Que a luz da tua presença brilhe para nós.
Então teus caminhos serão conhecidos em toda a terra e a tua salvação, por todos os povos do mundo.
Para ti, o louvor de todos os povos, o louvor de todos os homens, mulheres e crianças, jovens. (Sl 66.)
2. Confissão: Deus, te somos gratos por estarmos aqui juntos. Pela vida, pela palavra que cria fé, que transforma. Deus, nós também te pedimos que nos ajudes a olhar para dentro de nós e para o nosso mundo. O egoísmo, a competição, a ganância andam soltas e contagiam a nossa família, a nossa comunidade. Perdoa, Senhor, se nos deixamos contaminar pelo vírus do mal do mundo. Perdoa, Senhor, se ignoramos a nova vida que nos queres dar. Perdoa, Senhor, quando deixamos de lado a proposta de vida que nos dás e que quer estar presente também nas nossas organizações. Perdoa, Senhor, se temos procurado alcançar privilégios na nossa própria comunidade. Perdoa quando deixamos de servir o nosso semelhante que chama por nós. E juntos clamamos a ti Senhor: Tem piedade de nós, Senhor.
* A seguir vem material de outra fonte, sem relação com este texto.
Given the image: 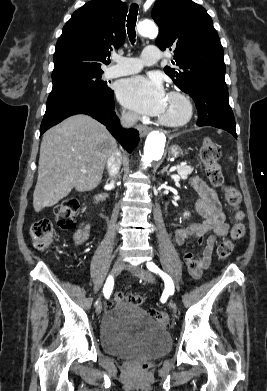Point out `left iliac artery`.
Returning a JSON list of instances; mask_svg holds the SVG:
<instances>
[{
  "label": "left iliac artery",
  "instance_id": "44dca946",
  "mask_svg": "<svg viewBox=\"0 0 267 391\" xmlns=\"http://www.w3.org/2000/svg\"><path fill=\"white\" fill-rule=\"evenodd\" d=\"M147 268L154 272V273H157L159 274L162 279L164 280V283H165V290L167 293L169 294H173L174 293V284H173V281L172 279L164 272H162L154 263L152 262H148L147 263Z\"/></svg>",
  "mask_w": 267,
  "mask_h": 391
}]
</instances>
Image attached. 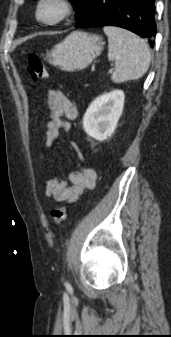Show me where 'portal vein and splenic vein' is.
<instances>
[{
  "label": "portal vein and splenic vein",
  "mask_w": 171,
  "mask_h": 337,
  "mask_svg": "<svg viewBox=\"0 0 171 337\" xmlns=\"http://www.w3.org/2000/svg\"><path fill=\"white\" fill-rule=\"evenodd\" d=\"M112 72H113V69H110V70H109V73H112Z\"/></svg>",
  "instance_id": "portal-vein-and-splenic-vein-1"
}]
</instances>
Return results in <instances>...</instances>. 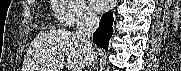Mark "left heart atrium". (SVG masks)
I'll return each mask as SVG.
<instances>
[{"label":"left heart atrium","mask_w":181,"mask_h":71,"mask_svg":"<svg viewBox=\"0 0 181 71\" xmlns=\"http://www.w3.org/2000/svg\"><path fill=\"white\" fill-rule=\"evenodd\" d=\"M95 3H96L97 9L104 10L107 8L109 0H98Z\"/></svg>","instance_id":"obj_1"}]
</instances>
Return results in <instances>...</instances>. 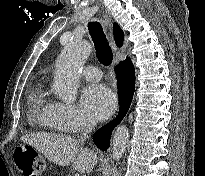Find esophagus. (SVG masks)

3. Oração de coleta: Senhor, a tua palavra transforma e quer criar a fé e a esperança por um mundo novo. Por isso, te pedimos que teu Santo Espírito nos sirva este precioso alimento da salvação. Que a palavra da salvação nos possa ser importante como o ar que respiramos e o pão de cada dia. Que a palavra possa quebrar o nosso orgulho e nos transformar em agentes aptos para servir e trabalhar no teu reino. Em nome de Jesus Cristo. Amém.
4. Leituras bíblicas: Is 53.10-12 e Hb 4.11-16.
5. Assuntos para a oração final: Agradecer e louvar a Deus que veio servir em Jesus para que tenhamos vida. Agradecer pelo dom da vida, de comunhão com a palavra e com os demais. Pedir para que sejamos uma comunidade que seja sal — que dá gosto, tempero, vida. Pedir que tenhamos coragem para ensaiar uma proposta de vida onde estejamos libertos da ambição pelo poder e da dominação uns sobre outros. Interceder pelo doentes da comunidade, enlutados, idosos, crianças. Interceder pela nossa Igreja, para que tenha coragem de assumir os desafios que nos são colocados. Nesta esperança, oramos: Pai nosso…
4. Bibliografia
BENHARD, Rui. Proclamar Libertação, vol. 10. Ed. Sinodal, 1984.
CLEVENOT, Michel. Enfoques Materialistas da Bíblia. Ed. Paz e Terra, 1974.
ALEGRE, Xavier. Marcos ou a Correção de uma Ideologia Triunfalista. CEBI n° 8, 1988. Belo Horizonte.